Still, Democrats have a big edge over Republicans among Latinos. The majority of Latinos are Democrats, and so are their elected officials. The Democratic National Committee will push them hard to exhort Latino voters to punch the Democratic ticket in 2004. President Bush and Democratic presidential candidate Al Gore fought hard over the swing states of Pennsylvania, Maryland, and Illinois in 2000. Republicans expect these states to be hotly contested again in 2004, and they hope to provide a margin for a Bush victory by getting Latinos to defect from the Democrats.

Meanwhile, black leaders and politicians murmur loudly that so far, the seven white, male Democratic presidential contenders have been stone silent on miserably failing inner city schools, soaring black unemployment and prison incarceration and the HIV/AIDS crisis that has torn apart black communities. The recent threat by Democratic National Committee head Terry McAuliffe to lay off 10 staffers, all of whom were black, at DNC headquarters in Washington, D.C., was withdrawn after howls of protest from the Congressional Black Caucus and did not exactly endear Democrats to blacks.

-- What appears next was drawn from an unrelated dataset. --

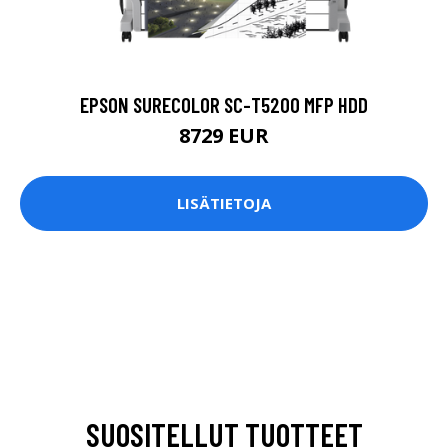
EPSON SURECOLOR SC-T5200 MFP HDD
8729 EUR
LISÄTIETOJA
SUOSITELLUT TUOTTEET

The blame for the black political malaise lies with black politicians and voters. They have tied their string so tightly to the Democratic Party that they make it easy for the Democrats to take their vote for granted. This has created apathy, indifference and cynicism among black voters, who feel that many black political leaders have betrayed their political interests. They are unwilling to expend any time or energy to pressure the Democrats, let alone the Republicans, to take them and their agenda seriously.

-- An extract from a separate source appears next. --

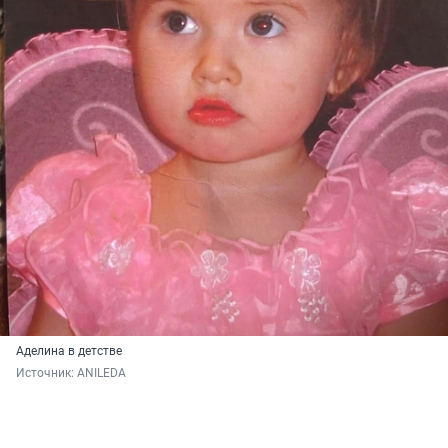
Аделина в детстве
Источник: 
ANILEDA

The irony is that the only recent major political gains blacks have made — namely, winning the Lieutenant governorships in Ohio and Maryland — have been as Republicans. Despite this, many black politicians and voters remain blind to the rapidly changing political and ethnic realities nationally and have failed to forge coalitions with other ethnic groups — all the while continuing to swear unwavering allegiance to the Democrats.

Many Latino leaders and elected officials and voters aren’t hamstrung by this self-defeating burden. In California and Texas, there are politically active and influential Latino Republican Legislative Caucuses. Latinos are willing to parcel out a few more of their votes to the Republicans. This forced Bush to take a softer approach than conservatives wanted in his Supreme Court brief against the University of Michigan’s race-based affirmative action program, and to take a stab at support of immigration reform rights and bilingual education programs.

The Republicans and Democrats count votes, not just population numbers. And that’s why they now say “si” to Latino voters. And to black voters?